▶ _LISTED ENTRIES_:
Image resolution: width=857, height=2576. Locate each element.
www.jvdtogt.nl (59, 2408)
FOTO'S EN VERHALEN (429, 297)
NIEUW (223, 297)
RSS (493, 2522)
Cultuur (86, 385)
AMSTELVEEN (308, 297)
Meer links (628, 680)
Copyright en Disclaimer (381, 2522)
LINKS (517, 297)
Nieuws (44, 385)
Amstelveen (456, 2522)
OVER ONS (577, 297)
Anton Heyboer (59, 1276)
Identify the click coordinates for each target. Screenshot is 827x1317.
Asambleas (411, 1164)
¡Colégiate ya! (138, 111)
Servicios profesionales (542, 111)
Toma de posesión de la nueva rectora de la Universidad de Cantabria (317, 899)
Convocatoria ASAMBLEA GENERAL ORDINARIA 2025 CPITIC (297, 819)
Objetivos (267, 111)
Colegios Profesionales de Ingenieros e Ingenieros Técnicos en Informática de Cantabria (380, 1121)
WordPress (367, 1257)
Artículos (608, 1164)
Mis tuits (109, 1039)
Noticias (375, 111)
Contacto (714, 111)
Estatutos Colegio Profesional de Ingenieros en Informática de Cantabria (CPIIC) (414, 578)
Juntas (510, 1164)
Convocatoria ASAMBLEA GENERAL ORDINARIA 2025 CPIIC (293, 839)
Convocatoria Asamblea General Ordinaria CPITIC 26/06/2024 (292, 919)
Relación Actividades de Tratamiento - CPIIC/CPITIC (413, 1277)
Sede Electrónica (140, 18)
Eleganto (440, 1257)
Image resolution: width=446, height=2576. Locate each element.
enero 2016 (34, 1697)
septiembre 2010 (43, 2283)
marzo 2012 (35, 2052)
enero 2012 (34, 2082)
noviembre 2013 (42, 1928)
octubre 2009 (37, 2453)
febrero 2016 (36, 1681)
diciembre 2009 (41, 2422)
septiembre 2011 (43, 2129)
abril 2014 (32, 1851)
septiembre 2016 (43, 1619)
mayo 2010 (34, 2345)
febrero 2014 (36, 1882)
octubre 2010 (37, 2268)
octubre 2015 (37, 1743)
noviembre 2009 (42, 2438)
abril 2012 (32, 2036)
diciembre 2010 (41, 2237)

▶ _REQUIRED WORK_: Restate the final lines of the listing above word for word, beginning at the line that contains "enero 2012 (34, 2082)".

▶ _TASK SOLUTION_:
enero 2012 (34, 2082)
noviembre 2013 (42, 1928)
octubre 2009 (37, 2453)
febrero 2016 (36, 1681)
diciembre 2009 (41, 2422)
septiembre 2011 (43, 2129)
abril 2014 (32, 1851)
septiembre 2016 (43, 1619)
mayo 2010 (34, 2345)
febrero 2014 (36, 1882)
octubre 2010 (37, 2268)
octubre 2015 (37, 1743)
noviembre 2009 (42, 2438)
abril 2012 (32, 2036)
diciembre 2010 (41, 2237)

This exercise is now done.